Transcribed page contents
*** Begin section ***

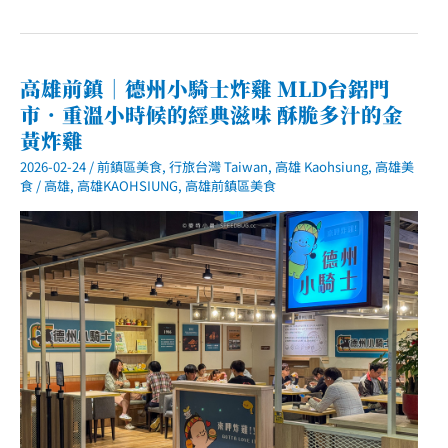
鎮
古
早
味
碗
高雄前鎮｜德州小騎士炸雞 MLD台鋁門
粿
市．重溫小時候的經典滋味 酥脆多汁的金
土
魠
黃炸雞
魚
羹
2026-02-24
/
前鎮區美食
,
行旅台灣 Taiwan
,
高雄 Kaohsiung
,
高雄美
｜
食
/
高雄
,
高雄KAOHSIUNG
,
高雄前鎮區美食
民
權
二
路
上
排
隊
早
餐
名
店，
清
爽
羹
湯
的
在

*** End section ***
*** Begin section ***

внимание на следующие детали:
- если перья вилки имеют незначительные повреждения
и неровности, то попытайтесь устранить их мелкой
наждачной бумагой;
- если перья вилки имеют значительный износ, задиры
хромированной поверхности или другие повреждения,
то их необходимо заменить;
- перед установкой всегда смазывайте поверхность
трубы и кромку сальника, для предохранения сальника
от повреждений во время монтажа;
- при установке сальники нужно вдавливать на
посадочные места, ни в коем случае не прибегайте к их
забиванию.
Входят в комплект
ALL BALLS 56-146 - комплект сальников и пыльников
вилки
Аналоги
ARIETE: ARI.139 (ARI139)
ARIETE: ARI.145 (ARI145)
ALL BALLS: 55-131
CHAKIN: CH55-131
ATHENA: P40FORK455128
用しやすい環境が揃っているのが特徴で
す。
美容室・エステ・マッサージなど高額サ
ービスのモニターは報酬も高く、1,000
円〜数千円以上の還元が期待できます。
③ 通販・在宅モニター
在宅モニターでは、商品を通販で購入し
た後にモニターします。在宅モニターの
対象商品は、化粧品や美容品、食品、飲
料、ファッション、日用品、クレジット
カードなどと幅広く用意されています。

*** End section ***

Go through the entries above and copy each line holding the string "если".

• Your response:
- если перья вилки имеют незначительные повреждения
- если перья вилки имеют значительный износ, задиры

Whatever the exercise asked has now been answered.